• Saturday, 3 March 2018
  • Hendry F. Jan
  • 0

Hari ini pikiranku benar-benar kacau. Malam hingga pagi aku sulit memejamkan mata. Aku mencoba bermeditasi, tapi pikiranku seperti kera liar yang terus melompat ke sana ke sini. Aku benar-benar tak bisa mengendalikannya.

Problem kali ini, memang benar-benar problem terberat yang aku alami. Saat papa meninggal dua tahun lalu, atau saat mama meninggal tahun lalu, aku dapat melaluinya dengan mudah. Anicca, satu kata yang membuatku mudah menerima kenyataan.

Kedua masalah terbesar yang pernah terlintas di benakku saat aku menjadi umat awam, bagaimana jika nanti papa dan mama meninggal. Aku pasti mengalami hal itu dan aku pasti akan kesulitan melewatinya. Berhari-hari aku sulit tidur. Aku tidak berani menceritakan problemku pada papa dan mama.

Aku pernah cerita pada teman dekatku, ia malah menertawakanku. “Itu masih lama, ngapain dipikirin. Itu bikin kamu stres sendiri. Mending kita main bola yuk…” katanya.

Dalam keluargaku, nuansa spiritualnya tidak terasa. Aku dari keluarga keturunan Tinghoa, di KTP kedua ortuku tertulis beragama Buddha. Kami, anak-anaknya juga sama, beragama Buddha. Bagaimana berdoa menurut agama Buddha, kami tidak tau. Riwayat Buddha saja kami tidak tau. Apa itu Waisak juga tidak tau. Kitab sucinya kami tidak punya. Kami hanya sembahyang 1 tahun 4 kali, saat tahun baru Imlek, Ceng Beng, makan onde, dan makan bakcang.

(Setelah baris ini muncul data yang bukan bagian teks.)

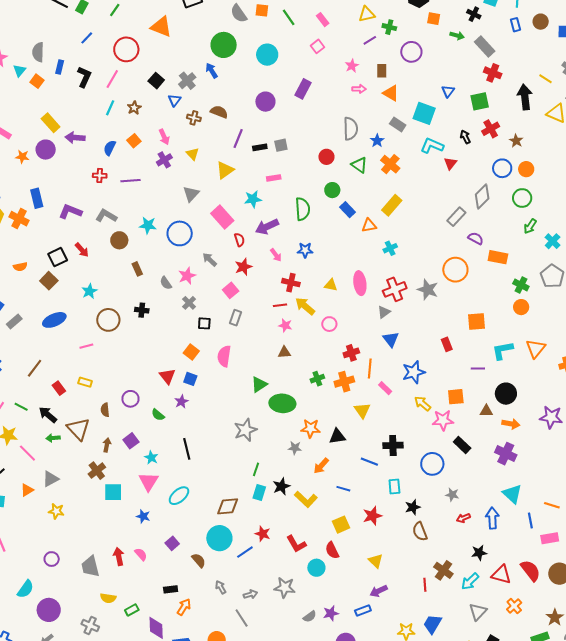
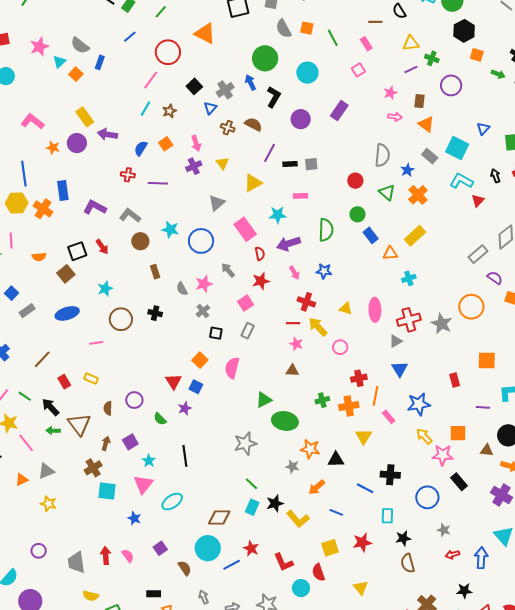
gray semicircle: (38, 52) -> (80, 45), turned -60
black L-shape: (84, 77) -> (274, 97), moved
green line: (256, 469) -> (251, 484), turned -72

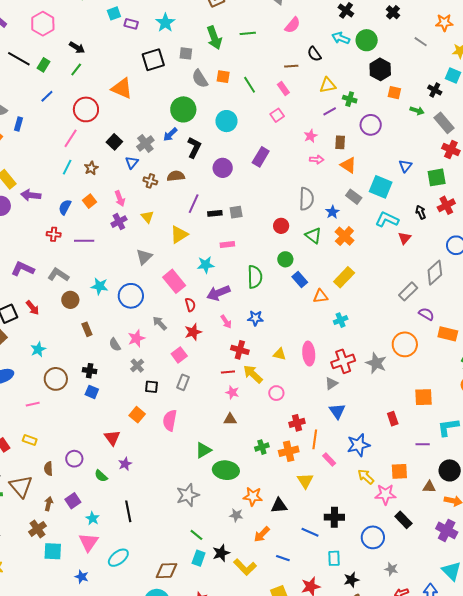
blue arrow: (250, 82) -> (170, 134), turned -105
brown semicircle: (253, 124) -> (176, 176), turned -30
blue square: (196, 387) -> (92, 392), moved

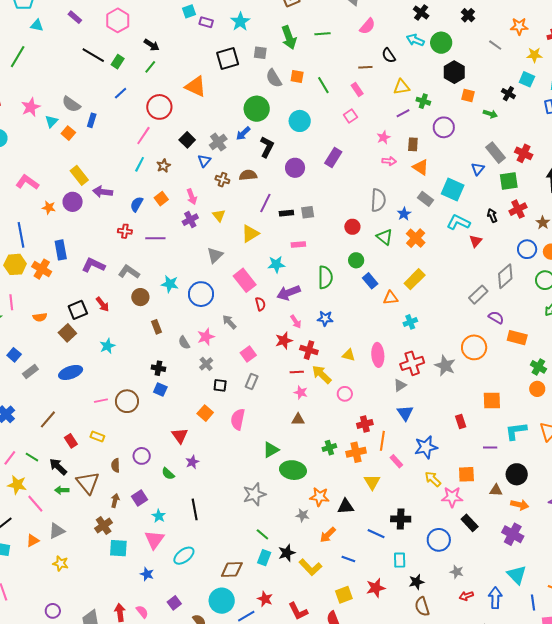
gray rectangle: (444, 123) -> (496, 153), moved
red star: (193, 332) -> (284, 340), moved
brown circle: (56, 379) -> (127, 401), moved

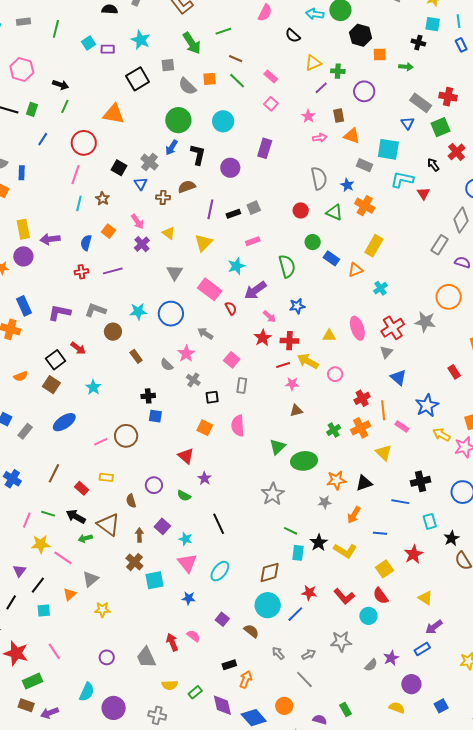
brown line: (365, 67) -> (236, 59), moved, turned 40
yellow rectangle: (79, 175) -> (23, 229), turned 42

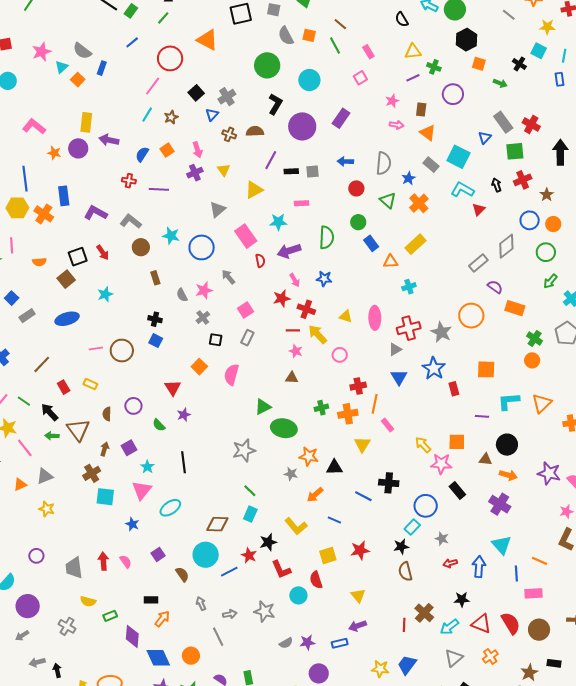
blue arrow: (171, 148) -> (345, 161), moved, turned 42
purple circle: (230, 168) -> (302, 126), size x1.4
blue star: (427, 405) -> (434, 368), moved, turned -30
cyan rectangle: (430, 521) -> (412, 527), moved, turned 42
black star: (319, 543) -> (268, 542), moved

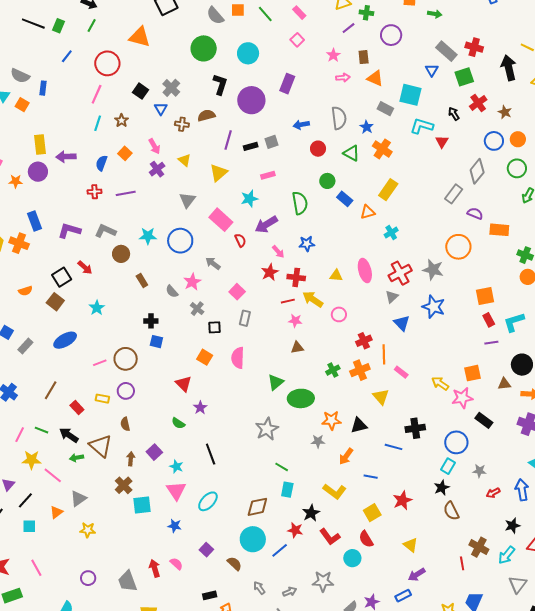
red rectangle: (454, 389) -> (489, 320), moved
purple circle: (133, 406) -> (126, 391), moved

Doanya? Aku juga tidak tau. Aku bicara sendiri dengan kalimat sendiri saat 3 batang hio sudah dinyalakan dan diberikan kepadaku. “Tuhan, semoga kami sehat, banyak rezeki, bla.. bla… bla…” begitu yang kuingat. Hanya mengulang semua perkataan ortu saat mereka sembahyang.

Meski begitu, suasana di rumah cukup nyaman. Kami tak paham ajaran Buddha, tapi papa dan mama menjalani hidup dengan baik. Mereka mencari uang dengan cara yang baik, tidak merugikan orang lain, dan suka membantu tetangga.

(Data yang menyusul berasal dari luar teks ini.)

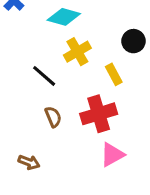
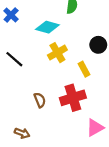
black line: (44, 76) -> (14, 59), moved
pink triangle: (112, 155) -> (95, 128), moved

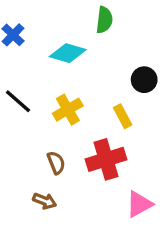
yellow cross: (57, 53) -> (68, 110), moved
brown arrow: (22, 133) -> (45, 201), moved

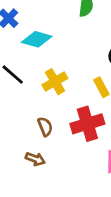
cyan diamond: (68, 53) -> (37, 39), moved

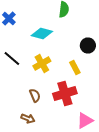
cyan diamond: (37, 39) -> (42, 34), moved

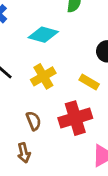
yellow rectangle: (75, 68) -> (89, 82), turned -32
brown arrow: (28, 118) -> (24, 153), turned 56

Suara pintu gerbang vihara yang dibuka penjaga vihara mengembalikanku ke saat ini. Saat ini, aku masih di tempat tidur. Tadi pikiranku mengembara ke masa lalu.

Bagaimana mengatasi masalah ini? Semalam aku mengisi Dhamma Talk di sebuah gedung pertemuan. Semua berjalan lancar. Hanya setelah acara bubar, seorang anak perempuan kecil berusia lima tahun berlari menghampiriku dan langsung memeluk kakiku. “Papa… ayo pulang. Livina mau jalan-jalan sama Papa,” kata anak itu sambil menangis.

Belum sempat aku mengucapkan sepatah kata, seorang wanita tua menariknya dan membawanya pergi. “Bhante, kami pulang dulu…” kata wanita tua itu sambil menggendong anaknya yang menangis. “Papa…, Livina ingin main sama Papa. Livina ingin jalan-jalan dan digendong Papa,” teriak anak itu  di sela isak tangisnya. Aku mengenali wanita yang matanya sembap itu, ia mantan mertuaku.

Aku duduk terdiam beberapa saat. Seorang panitia melangkah mendekat, “Bhante, ada umat yang ingin konsultasi. Apakah Bhante bersedia?” tanya seorang panitia Dhamma Talk. “Silakan saja. Suruh mereka masuk,” aku duduk di dekat sebuah meja di ruangan di belakang panggung Dhamma Talk.

Setelah selesai umat berkonsultasi, seorang umat masuk. Aku mengenali beliau. Ia adalah mantan mertuaku, Pak Johan.

Bhante, saya ingin bicara sebentar,” suara mantan mertuaku. Papa Johan, demikian dulu aku menyapanya saat aku masih menjadi menantunya.

“Iya, ada apa?” aku berusaha mengendalikan emosiku. Aku harus menahan air mata yang akan mengalir keluar, teringat Livina yang tadi menangis dan memeluk erat kakiku .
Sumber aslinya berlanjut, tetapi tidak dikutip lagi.